И он, идиот, в это верил. Боже, какими мы были наивными…
Но закончились римские каникулы, лучшее время в его жизни, и, здорово накачавшись дешевым мартини, друзья распрощались. Конечно же, клялись друг другу в вечной верности и обещались писать и звонить. Они действительно не теряли связь долго, лет пять.
У Мишки все сложилось удачно, небедная тетушка взяла племянника в бизнес, а вскоре он женился, родил дочку и сына – словом, ему повезло.
А вот Додику не повезло. Тот ввязался в какую-то историю, как потом оказалось, замешанную на наркоте, был настоящий боевик с погонями и выстрелами, ну и зацепила пуля тихого Додика. Тюрьмы удалось избежать, потому что изменился маршрут – бедный Додик оказался на кладбище.

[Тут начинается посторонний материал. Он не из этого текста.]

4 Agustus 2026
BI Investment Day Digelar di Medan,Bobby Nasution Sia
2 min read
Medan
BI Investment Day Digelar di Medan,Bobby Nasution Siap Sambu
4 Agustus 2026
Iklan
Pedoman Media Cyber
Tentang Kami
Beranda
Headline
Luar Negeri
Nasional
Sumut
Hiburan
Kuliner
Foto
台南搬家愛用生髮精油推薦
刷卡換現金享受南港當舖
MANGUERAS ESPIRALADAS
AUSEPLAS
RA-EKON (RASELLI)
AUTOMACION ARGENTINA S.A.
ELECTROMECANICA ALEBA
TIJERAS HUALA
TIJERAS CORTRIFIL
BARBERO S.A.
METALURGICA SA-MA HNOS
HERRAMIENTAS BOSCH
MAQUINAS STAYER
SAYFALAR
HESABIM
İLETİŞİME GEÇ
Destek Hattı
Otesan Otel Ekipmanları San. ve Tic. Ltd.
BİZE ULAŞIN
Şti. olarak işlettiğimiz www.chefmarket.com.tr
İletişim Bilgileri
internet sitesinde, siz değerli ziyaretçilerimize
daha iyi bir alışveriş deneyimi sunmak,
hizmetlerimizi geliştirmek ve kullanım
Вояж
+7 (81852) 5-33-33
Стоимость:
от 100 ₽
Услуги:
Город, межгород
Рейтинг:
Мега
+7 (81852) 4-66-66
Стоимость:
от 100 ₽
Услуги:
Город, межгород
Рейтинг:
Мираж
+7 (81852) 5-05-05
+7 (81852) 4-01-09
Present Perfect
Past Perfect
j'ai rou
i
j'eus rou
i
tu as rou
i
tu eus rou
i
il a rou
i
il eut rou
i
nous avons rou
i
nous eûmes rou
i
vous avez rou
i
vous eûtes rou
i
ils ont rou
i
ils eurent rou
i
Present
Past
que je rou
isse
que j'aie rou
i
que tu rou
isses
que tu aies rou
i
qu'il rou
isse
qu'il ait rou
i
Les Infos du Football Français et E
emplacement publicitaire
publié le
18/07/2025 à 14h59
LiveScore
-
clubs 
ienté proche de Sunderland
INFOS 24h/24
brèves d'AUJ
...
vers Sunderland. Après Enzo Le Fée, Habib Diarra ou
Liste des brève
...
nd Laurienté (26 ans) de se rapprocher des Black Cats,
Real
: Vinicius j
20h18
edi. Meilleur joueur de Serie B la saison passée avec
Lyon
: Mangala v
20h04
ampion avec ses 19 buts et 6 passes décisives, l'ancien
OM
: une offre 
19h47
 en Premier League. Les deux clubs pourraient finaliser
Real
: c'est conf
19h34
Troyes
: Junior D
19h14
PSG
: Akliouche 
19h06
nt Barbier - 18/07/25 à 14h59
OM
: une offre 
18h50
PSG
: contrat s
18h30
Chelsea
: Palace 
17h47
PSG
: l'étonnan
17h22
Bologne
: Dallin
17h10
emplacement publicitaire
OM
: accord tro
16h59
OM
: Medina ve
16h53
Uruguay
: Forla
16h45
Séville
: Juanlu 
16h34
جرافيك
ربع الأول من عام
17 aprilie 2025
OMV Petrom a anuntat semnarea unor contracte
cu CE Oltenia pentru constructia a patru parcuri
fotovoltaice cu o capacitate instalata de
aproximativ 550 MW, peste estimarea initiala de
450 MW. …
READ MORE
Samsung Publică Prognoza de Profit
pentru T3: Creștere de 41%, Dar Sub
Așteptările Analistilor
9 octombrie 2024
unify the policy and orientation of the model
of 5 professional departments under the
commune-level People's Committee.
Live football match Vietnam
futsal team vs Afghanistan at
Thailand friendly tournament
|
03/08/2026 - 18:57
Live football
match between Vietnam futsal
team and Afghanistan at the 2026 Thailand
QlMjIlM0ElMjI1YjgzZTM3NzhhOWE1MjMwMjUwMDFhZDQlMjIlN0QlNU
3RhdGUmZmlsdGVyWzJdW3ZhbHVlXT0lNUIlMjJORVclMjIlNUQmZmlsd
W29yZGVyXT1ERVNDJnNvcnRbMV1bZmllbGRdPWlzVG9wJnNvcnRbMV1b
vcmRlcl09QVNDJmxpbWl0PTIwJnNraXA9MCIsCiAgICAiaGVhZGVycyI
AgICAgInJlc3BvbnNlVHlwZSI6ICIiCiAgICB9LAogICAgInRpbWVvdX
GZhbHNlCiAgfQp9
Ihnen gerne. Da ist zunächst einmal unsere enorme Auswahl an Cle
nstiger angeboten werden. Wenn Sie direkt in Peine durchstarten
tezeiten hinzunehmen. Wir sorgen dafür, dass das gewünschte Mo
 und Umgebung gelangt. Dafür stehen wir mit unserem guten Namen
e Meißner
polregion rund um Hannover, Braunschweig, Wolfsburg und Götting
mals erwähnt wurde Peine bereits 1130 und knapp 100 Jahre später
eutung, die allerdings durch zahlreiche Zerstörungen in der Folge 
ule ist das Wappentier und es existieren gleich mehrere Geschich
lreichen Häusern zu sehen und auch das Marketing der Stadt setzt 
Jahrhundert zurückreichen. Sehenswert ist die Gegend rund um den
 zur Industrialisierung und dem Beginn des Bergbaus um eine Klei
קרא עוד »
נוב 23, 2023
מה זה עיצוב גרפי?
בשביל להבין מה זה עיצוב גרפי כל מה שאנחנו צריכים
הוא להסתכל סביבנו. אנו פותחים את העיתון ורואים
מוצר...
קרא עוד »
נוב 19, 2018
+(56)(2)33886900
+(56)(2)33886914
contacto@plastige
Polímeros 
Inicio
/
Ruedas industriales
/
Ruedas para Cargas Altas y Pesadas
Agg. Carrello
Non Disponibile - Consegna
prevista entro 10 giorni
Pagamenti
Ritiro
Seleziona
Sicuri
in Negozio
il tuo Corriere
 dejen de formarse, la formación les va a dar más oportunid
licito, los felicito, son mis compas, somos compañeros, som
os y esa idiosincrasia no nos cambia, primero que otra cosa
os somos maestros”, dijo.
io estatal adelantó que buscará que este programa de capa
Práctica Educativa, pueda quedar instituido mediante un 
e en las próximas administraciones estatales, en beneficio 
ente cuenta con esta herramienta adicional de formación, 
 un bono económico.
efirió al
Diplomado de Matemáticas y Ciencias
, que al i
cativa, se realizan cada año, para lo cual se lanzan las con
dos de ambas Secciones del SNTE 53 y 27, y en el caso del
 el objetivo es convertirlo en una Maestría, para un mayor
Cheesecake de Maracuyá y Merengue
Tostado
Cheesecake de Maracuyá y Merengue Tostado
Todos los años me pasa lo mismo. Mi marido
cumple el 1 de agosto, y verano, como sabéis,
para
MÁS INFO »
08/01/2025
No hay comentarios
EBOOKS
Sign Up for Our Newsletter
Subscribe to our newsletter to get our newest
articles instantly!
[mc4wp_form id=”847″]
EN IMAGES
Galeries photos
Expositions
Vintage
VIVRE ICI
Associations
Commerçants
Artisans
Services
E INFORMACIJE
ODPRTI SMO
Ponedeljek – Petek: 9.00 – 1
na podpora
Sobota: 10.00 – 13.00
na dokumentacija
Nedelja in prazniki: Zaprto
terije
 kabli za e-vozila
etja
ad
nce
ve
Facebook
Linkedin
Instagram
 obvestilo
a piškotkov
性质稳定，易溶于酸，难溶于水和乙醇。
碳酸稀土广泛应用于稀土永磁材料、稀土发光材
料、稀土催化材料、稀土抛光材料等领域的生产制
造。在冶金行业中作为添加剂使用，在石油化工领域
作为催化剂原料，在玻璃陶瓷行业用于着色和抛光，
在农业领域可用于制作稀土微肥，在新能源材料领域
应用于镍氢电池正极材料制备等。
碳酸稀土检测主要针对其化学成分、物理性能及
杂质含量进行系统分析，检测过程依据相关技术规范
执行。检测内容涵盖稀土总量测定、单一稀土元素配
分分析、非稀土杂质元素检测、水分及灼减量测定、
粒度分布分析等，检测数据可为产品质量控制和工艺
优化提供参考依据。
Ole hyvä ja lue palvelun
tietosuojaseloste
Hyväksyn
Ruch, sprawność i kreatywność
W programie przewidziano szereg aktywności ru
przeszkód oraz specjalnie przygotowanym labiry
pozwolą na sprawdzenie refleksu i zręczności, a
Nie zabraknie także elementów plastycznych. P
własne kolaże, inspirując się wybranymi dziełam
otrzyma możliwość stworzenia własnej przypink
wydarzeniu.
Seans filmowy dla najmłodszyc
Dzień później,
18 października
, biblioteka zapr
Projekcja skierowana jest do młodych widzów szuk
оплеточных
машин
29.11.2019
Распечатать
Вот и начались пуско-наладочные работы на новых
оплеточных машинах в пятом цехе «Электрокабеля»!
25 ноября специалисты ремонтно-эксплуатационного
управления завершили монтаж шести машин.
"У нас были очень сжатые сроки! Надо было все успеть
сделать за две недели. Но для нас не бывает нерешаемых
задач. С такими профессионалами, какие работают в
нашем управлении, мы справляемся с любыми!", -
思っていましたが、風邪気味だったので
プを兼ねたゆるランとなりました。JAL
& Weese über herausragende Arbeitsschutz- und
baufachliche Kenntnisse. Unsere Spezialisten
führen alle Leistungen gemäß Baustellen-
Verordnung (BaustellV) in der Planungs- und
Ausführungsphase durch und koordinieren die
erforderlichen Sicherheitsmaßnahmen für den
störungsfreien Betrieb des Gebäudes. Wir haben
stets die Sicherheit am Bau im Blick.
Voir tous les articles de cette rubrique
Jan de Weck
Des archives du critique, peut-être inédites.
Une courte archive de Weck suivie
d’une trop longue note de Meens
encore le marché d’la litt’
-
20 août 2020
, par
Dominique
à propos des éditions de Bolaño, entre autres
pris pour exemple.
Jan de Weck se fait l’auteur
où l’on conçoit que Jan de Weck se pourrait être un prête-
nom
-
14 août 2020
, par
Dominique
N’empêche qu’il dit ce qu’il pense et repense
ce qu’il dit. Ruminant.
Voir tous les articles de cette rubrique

Римские каникулы… Сплошная радость и счастье, море и белый песок, безделье и ожидание, и прочная вера, что все – конечно же, все лучшее – впереди.
Но именно там, в маленьком городке на побережье Средиземного моря, Свиридов впервые ощутил, что такое свобода. И ничего слаще этого не было. Ни-че-го.
В самолете он махнул сто граммов коньяка и тут же уснул. Хотел проспать до Нью-Йорка, но не удалось. Смотрел в иллюминатор на плотные, белые, словно ватные, облака и трясся как осиновый лист. Все моментально исчезло, как испарилось, вся предыдущая бравада, бесшабашность, лихачество, прыть и дерзость. Как не было. Попросил еще сто граммов, но не отпустило. Что ждет его впереди? Какая судьба? Там, за поворотом, там, за облаками? Какой она окажется, эта другая жизнь?
Грег встречал его в аэропорту. Отвез на снятую квартиру, небольшую, полупустую, но и это было счастьем. В холодильнике лежали вареная колбаса, ярко-розовая, без запаха, пачка сыра и пачка масла. Все было абсолютно безвкусным.
Все это пронеслось в памяти, когда они с Катей сидели на скамейке в парке Горького.
В конце концов они все же замерзли. Свиридов посмотрел на часы.
– Ого! Половина четвертого, время обедать! – Он потер руки в предвкушении. – Пошли искать ресторан!
– Здесь все очень дорого, – пробормотала Катя. – Может, пойдем к метро?
Он беспечно махнул рукой:
– Дорого, не дорого – какая разница? Возьмем горячего супа и по сто граммов, да, Катюш? Согреемся и сразу повеселеем. Ты, надеюсь, на сегодня свободна?
– Вроде да.
Ресторан оказался уютным и красивым, меню разнообразным и даже шикарным.
«Ничего себе, а? – удивился Свиридов. – Вот это размах, вот это масштаб! Да, в России-матушке все с размахом и с купеческой широтой. Гулять так гулять! Молодцы».
Заказал черт-те сколько, хотя цены были нехилыми, Катя права. Она ела мало и вяло, он расстраивался, но понимал – балерина.
После коньяка разговор оживился, Катя порозовела, оттаяла, первое смущение и робость прошли. Говорила про работу: пока везет не очень, но главное, что работа любимая. Он осторожно спросил про кавалеров, Катя смутилась, отвела глаза и буркнула, что все нормально. Больше с такими вопросами он не приставал.
Расспрашивал про стариков, Петра Петровича и Анну Ивановну, про то, как они дожили свою жизнь, как уходили.
Катя снова поморщилась, и опять Свиридов понял, что тема эта больная, тяжелая – они внучку вырастили, полностью отдавая себя. Старики ушли не так давно, пару лет назад, сначала дед, а потом и бабушка. Ну а потом еще Витя.